Lamont, in a letter to President Truman asking for personal assistance in lifting the ban, says the primary reason for the rejection was that be had publicly voiced his disagreement with some of this country's foreign policies. "In truth," the letter said, "I make no secret of the fact that I do dissent, and vigorously."

He added that the "discrimination" with which he was treated is the sort of procedure that "we in America have properly objected to when practiced by Soviet Russia and other nations."

Many loyal Americans like himself Lamont declared, "are now under a kind of house arrest, for no ascertainable crime and with no satisfactory redress . . . because they have asserted their moral and constitutional right of dissent."

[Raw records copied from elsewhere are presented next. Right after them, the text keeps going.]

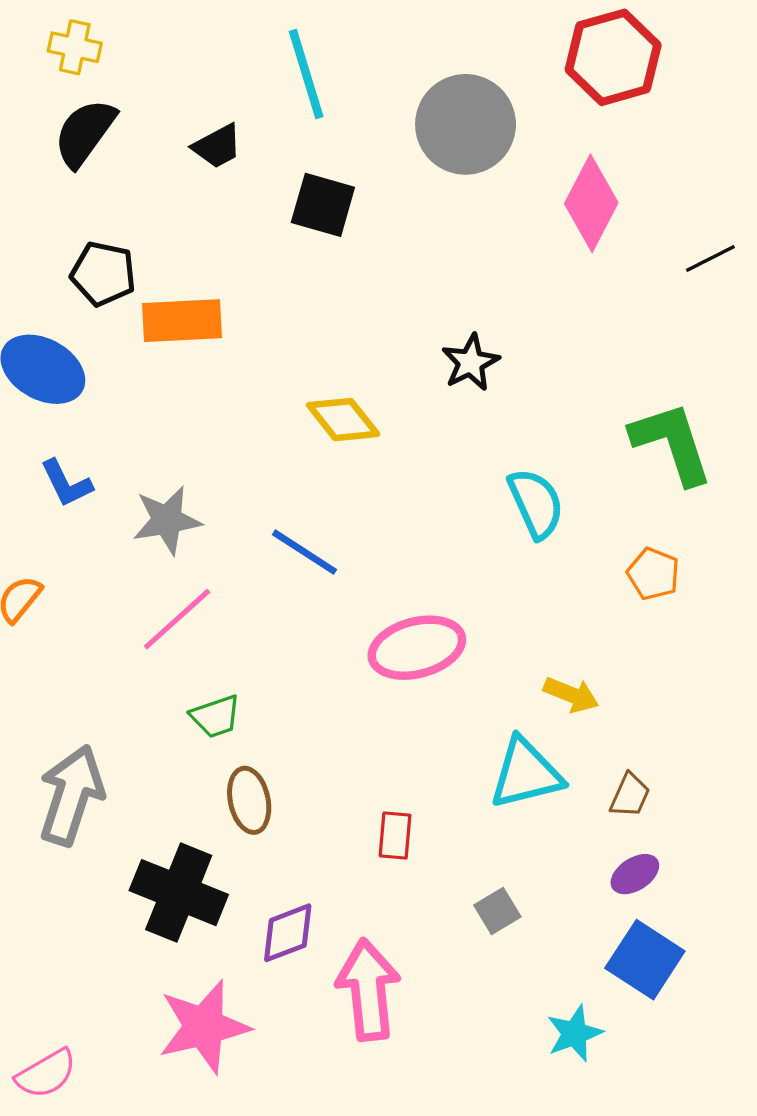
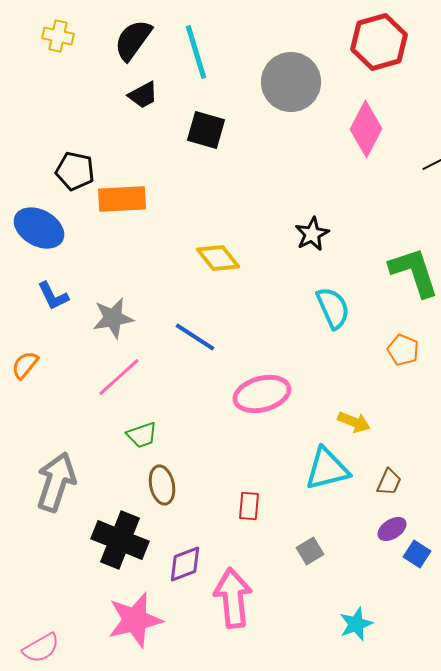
black semicircle: (85, 133) -> (133, 40), moved
black star: (471, 363) -> (312, 234), moved
blue square: (645, 960) -> (417, 554), moved, size x0.6

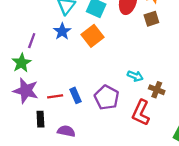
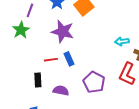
cyan arrow: (135, 76) -> (122, 41), turned 152
purple star: (26, 91) -> (63, 32), moved
purple pentagon: (107, 97) -> (94, 82), moved

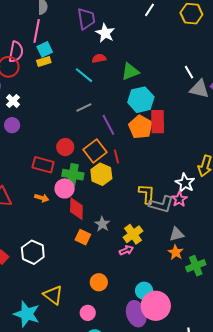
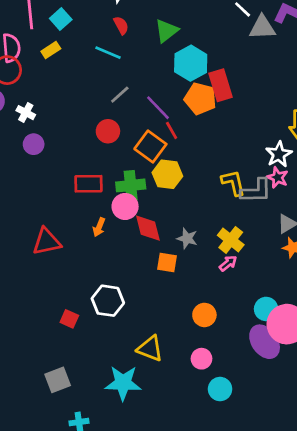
cyan square: (45, 49) -> (61, 19), moved
red semicircle: (99, 58) -> (121, 25), turned 88
red circle: (65, 147) -> (108, 131), moved
red line: (116, 156) -> (172, 130), moved
white star: (185, 183) -> (279, 154), turned 30
orange arrow: (42, 198) -> (99, 227), turned 112

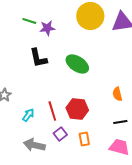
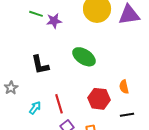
black L-shape: (38, 58) -> (40, 65), moved
red hexagon: (77, 109) -> (99, 99), moved

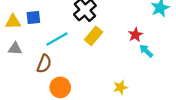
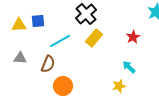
gray triangle: (15, 49) -> (20, 58), moved
cyan arrow: (146, 51) -> (129, 67), moved

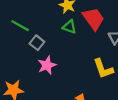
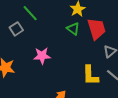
gray square: (37, 43) -> (16, 29), moved

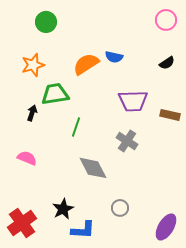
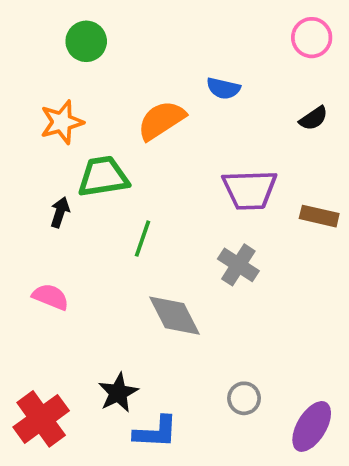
blue semicircle: (114, 57) -> (223, 88), moved
gray circle: (120, 208) -> (244, 398), moved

The action in his case, he states, does not fall under the Internal Security Act. He claims that the new law does not go into effect until the Subversive Activities Control Board has definitely labeled an organization "subversive," and he states in his plea to the White House that the State Department is "guilty of illegal pre-enforcement of an act which you vetoed as 'a mockery of the Bill of Rights' and which may well be declared unconstitutional by the United States Supreme Court."

In a letter, dated August 12, to Senator McCarran's Committee on Internal Security, Lamont wrote, "For the one-thousandth time I completely and categorically deny that I am or ever was a Communist."

An author, humanist philosopher, and teacher, Lamont was formerly the chairman of the National Council for American-Soviet Friendship, which is on the Attorney General's list of "subversive" organizations. In 1944 he lectured at the Social Studies Workshop on Soviet Russia, which was held under the auspices of the Graduate School of Education.